Experience Making a Difference

Experience Making a Difference

Lazarus at the Door

by | May 19, 2015

(For all those lost on the cold hard streets of the city)

Knocking at the steel door unable to rise from the prison of my wheel chair
I grimaced through teeth that had stained by years of indulgence and neglect

My yellowing eyes full of sorrow and distress were disturbing to look at as I
Begged for a clean pair of pants and shoes donated by those who have more

Banned from entering the store-my boisterous outbursts had offended too many-
Shunned by a society of feigned respectability: I reflected what it too could become

Once I had worked, hanging drywall, trying to make my mother proud
My father I never mentioned, a memory of what could not be said aloud

I mumbled about a God who could still love this wastrel child-of-the-street
A God I had abandoned long ago in the dark alleys of self-inflicted defeat

Captive of a past that cast a shadow on my soul: ears that have heard too much pain
Still hears the dirge of lost hope: a remorseful refrain of voices that drive me insane

My suspended stare sees a warm place where rags of regret are cast off and pants
Are no longer soiled with shame; where shoes shine bright in the sight of God’s gaze

A place where my vision will be clear, tormented no longer by dreams of despair;
Where clothed in the light of radiant love my soul will rest in God’s eternal care.

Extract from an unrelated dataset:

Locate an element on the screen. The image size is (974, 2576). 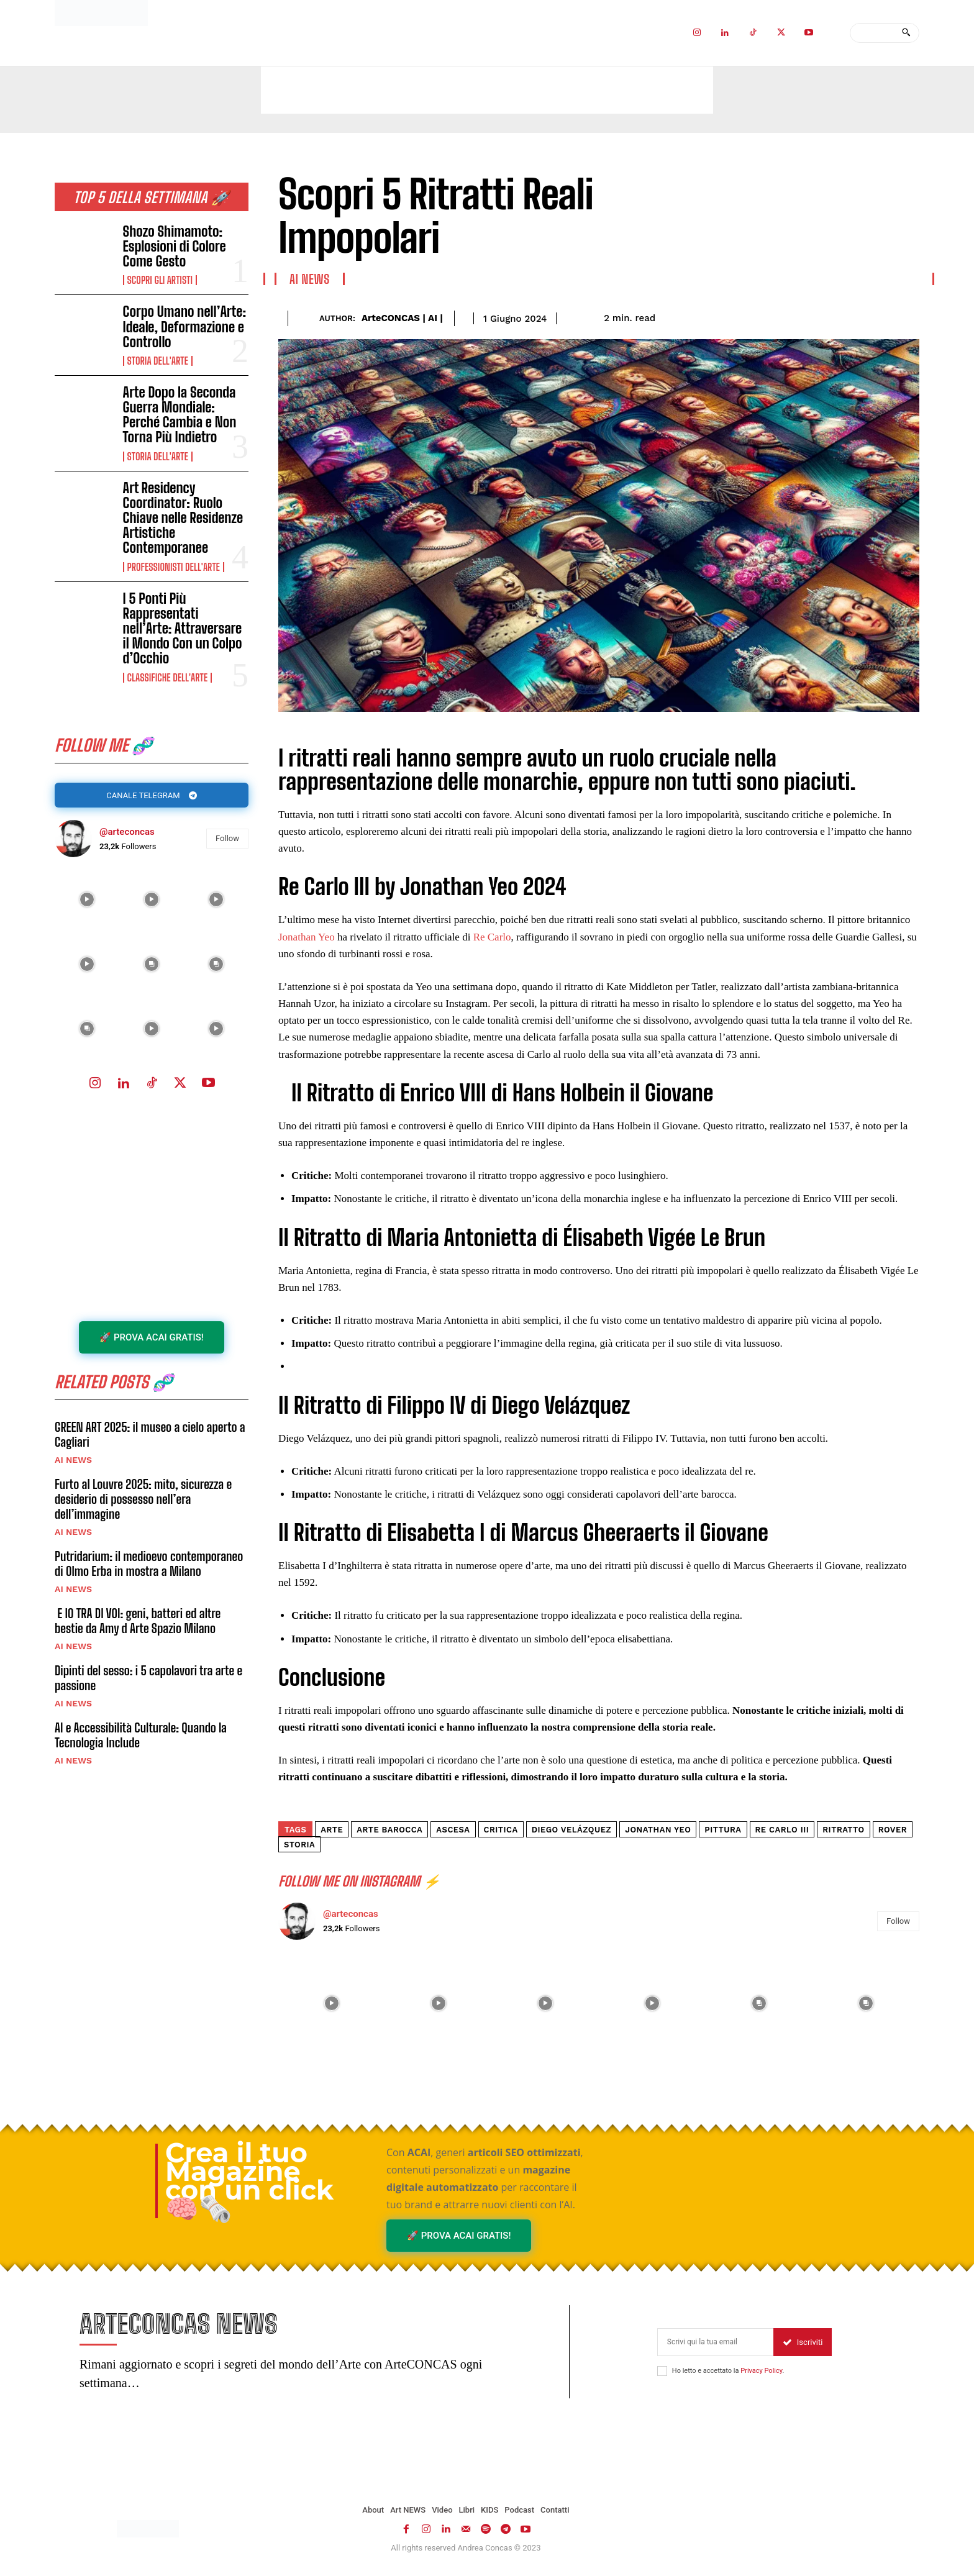 Re Carlo is located at coordinates (492, 937).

R.J. Moritz is a first year Ignatian Volunteer in St. Louis, MO.  “I have been on several retreats through the years the first one being shortly after my wife had passed away. It was the weekend before the infamous day of September 11, 2001. It was the beginning of my journey to try and find God in all things. Last summer I was on retreat at the White House Retreat Center on the bluffs overlooking the Mississippi River near St. Louis, MO. They always include an IVC brochure in the registration packet, this time I read it. I was trying to discern what to do and my spiritual reflector told me to just sit and watch the river flow by and see what happens. I am a retired salesman and thought that somehow I could put what talents I have to good use which is how I ended up at the Guardian Angel Settlement House thrift store. The clients who come into the store have opened my eyes to how shallow and judgmental I really can be at times; especially after the Ferguson riots which happened right after I started volunteering.   They helped me find God not only in them but in myself, especially the one client who was the inspiration for this poem.”